Modelling in vivo tumour development

Our model identified a network organized around three main hubs (NFE2L2, ERBB2 and HSPB1) (Figure 7B). NFE2L2 (Nuclear factor E2 p45-related factor 2; commonly called Nrf2) is a transcription factor that binds to the cis-regulatory, antioxidant response element and transcriptionally up-regulate an environmental stress response program [28]. Nrf2 is critical for protection against a wide range of inflammatory conditions, hyperoxia, fibrosis, hepatotoxicity, carcinogenesis, neurodegeneration, cardiovascular disease and aging [29]. Inactivation of Nrf2 in some cancers, promote tumorigenicity and resistance to an array of chemotherapeutic compounds [30]. The biological role of Nrf2 as a master regulator of a crucial response is fully reflected in our model that identifies Nrf2 as the most upstream network node with the highest number of connections. Note that without the application of the MOO methodology this network feature was not inferred (Figure 7A).

The other network hubs are also known important signalling factors. ERBB2 is a gene that encode for a member of the epidermal growth factor (EGF) receptor family of receptor tyrosine kinases. This protein has no ligand-binding domain but it does bind tightly to other ligand-bound EGF receptor family members enhancing kinase-mediated activation of downstream signaling pathways. HSPB1has a cytoprotective function and support of cell survival under stress conditions. This gene is also involved in the apoptotic signalling pathway and interacts with actin and intermediate filaments to protect actin filaments from fragmentation. It also preserves the focal contacts fixed at the cell membrane. These observations support the hypothesis that Nrf2 sits high in the hierarchy of events leading to the development of a fully vascularized tumour.

Reverse engineering an E coli acid response network

Both single objective (SOO) and multiobjective (MOO) optimization methods were applied to investigate regulatory networks representative of E. coli acid adaptation. In order to test the full potential of the NIMOO methodology, we used both time-course and gene-inactivation experiments.

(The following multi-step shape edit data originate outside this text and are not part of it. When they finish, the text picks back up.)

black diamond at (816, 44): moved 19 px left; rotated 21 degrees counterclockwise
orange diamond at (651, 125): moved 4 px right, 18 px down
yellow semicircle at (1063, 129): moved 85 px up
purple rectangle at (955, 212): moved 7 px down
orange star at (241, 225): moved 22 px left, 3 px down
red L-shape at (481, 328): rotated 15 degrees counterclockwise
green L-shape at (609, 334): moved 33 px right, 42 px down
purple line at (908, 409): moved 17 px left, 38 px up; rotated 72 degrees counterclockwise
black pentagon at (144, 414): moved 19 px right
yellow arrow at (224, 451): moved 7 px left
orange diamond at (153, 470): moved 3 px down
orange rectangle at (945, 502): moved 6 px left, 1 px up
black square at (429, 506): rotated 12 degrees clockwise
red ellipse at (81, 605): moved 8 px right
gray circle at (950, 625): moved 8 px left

The networks identified using either the time course data (SOO procedure) or the combination of time course and gene KO profiles (MOO procedure) are represented in Figure 7C and 7F respectively. In order to validate the model, we have compared our results with the gene interactions known in literature or extracted from the REGULON DB database [31].

The SOO method identified a number of gene connections that were known to play a role in acid adaptation. These included the interaction between two of the glutamate-dependent acid-stress response genes gadW and gadX [32]. However, in this model the directions of the gene interactions are mostly incorrect and not representative of the known E. coli acid response mechanisms. For example, the coding glutamate decarboxylase gene gadB is unlikely to be involved in the modulation of the two-component system PhoP/PhoQ.

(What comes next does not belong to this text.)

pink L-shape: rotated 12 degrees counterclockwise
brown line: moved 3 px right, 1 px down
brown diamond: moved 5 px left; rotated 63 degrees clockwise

On the contrary, the gene regulatory network derived from the application of the MOO procedure (Figure 7D) includes several gene interactions known to be important in acid adaptation.

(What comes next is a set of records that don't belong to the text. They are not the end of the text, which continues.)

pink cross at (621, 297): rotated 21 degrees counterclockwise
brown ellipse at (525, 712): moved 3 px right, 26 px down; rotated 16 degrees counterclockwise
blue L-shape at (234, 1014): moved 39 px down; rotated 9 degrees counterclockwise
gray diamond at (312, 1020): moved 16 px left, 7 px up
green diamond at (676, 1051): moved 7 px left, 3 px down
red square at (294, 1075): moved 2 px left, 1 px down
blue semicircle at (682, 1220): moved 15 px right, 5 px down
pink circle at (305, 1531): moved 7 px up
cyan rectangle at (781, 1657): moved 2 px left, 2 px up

A key interaction involved the two-component system PhoP/PhoQ [33]. This complex is a known upstream regulator of acid adaptation. The model we developed (Figure 7C) reflects the upstream regulatory role of this complex and correctly predicted its influence in the regulation of the acid resistance genes gadW and hdeA [34]. The network also shows the known negative interaction between gadX and gadW [32] and the inhibition of the crp gene by fis [35, 36]. Another validated interaction found by the MOO procedure is represented by the link between the histone-like protein hns and cadA [37]. Our model shows that hns may activate the expression of cadA. The connection is consistent with the literature, however, in GNB7145K hns mutants Shi et al. [37] have shown that hns acts as a repressor.

Some of the interactions in the network represent potentially novel regulatory mechanisms in E. coli response to acid stress. An example is the hypothesis that phoP may be involved in the activation of narX, a nitrite/nitrate sensor protein. This is a gene that is part of a two-component system regulating a component of anaerobic metabolism, which is a function known to be regulated during acid response [38].

Discussion

In this paper we presented the gene regulatory network inference method "Network Inference with Multi Objective Optimization" (NIMOO).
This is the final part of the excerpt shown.